Edie Essex Barrett, London Trainee solicitor, contributed to the drafting of this alert.
MoFo’s global National Security Group has extensive first-hand experience navigating foreign investment regimes all over the world, including in the United States, Germany, Japan, China, and the UK (both in relation to the NSIA and under the old Enterprise Act regime).
For background on the UK’s foreign investment screening regime, please see some of our previous alerts:
[1] See: UK pledges greater transparency of how it scrutinizes deals (FT, 2 April 2023) and see also
[2] See: Memorandum of Understanding on scrutiny of the Investment Security Unit (23 March 2023).
[3] Based on the NSIA Annual Report 2022, the total number of notified transactions between 4 January 2022 and 31 March 2022 was 222. Assuming that the rate of notifications has continued at a relatively constant rate since then, we have estimated the number of notified transactions to be approximately 1,000 as at the end of Q1 2023. See the Annual Report 2022 (June 2022).

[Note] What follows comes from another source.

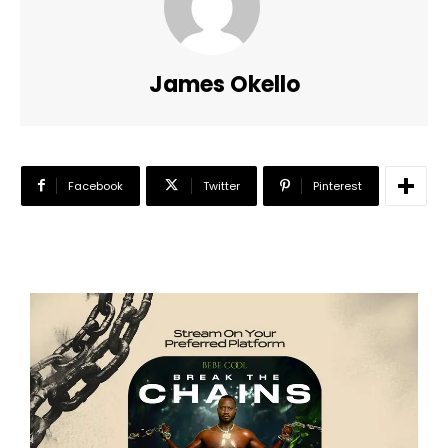
James Okello
Facebook
Twitter
Pinterest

[4] Former Secretary of State for BEIS, Grant Schapps has stated publicly, that there had been around 100 call-ins as at November 2022. Assuming that call-ins have continued at a relatively constant rate since then, we estimate that there have been up to 150 call-ins as at the end of Q1 2023.
[5] See: Notice of Final Order: Acquisition of David Brown Santasalo SARL by Stellex Capital Management LLC via its subsidiary Gear Bidco SARL (22 February 2023).
[6] The policies include: The UK’s Science and Technology Framework (6 March 2023), The Integrated Review Refresh 2023 (13 March 2023), The Critical Minerals Refresh (13 March 2023); and The UK’sInternational Technology Strategy (22 March 2023).
[7] Note that only certain elements of the supply chain will fall within the defined mandatory sectors, while certain transaction structures do not give rise to mandatory filing requirements, including share acquisitions of less than 25% in a qualifying entity, or asset/licensing deals.
[8] See CFIUS decision (13 February 2023).
[9] Note that investors from the UK will remain subject to CFIUS jurisdiction where acquiring investments that result in the acquisition of control of a U.S. business. Control of a U.S. business is established where an acquirer obtains the ability to determine, direct or decide important matters impacting an entity, whether such power is exercised or not and can be established even where the investor only obtains a minority shareholding.
[10] For an example of intervention, please see our discussion of calls from members of the U.S. congress in April 2022 for the president of the United States to exert diplomatic pressure on the UK government to secure its intervention under the NSIA in relation to the Newport Wafer Fab/Nexperia Holding BV deal in our November 2022 client alert. An indication of the fact that international collaboration will likely continue is contained in the U.S. Department of Treasury’s press release (10 February 2023).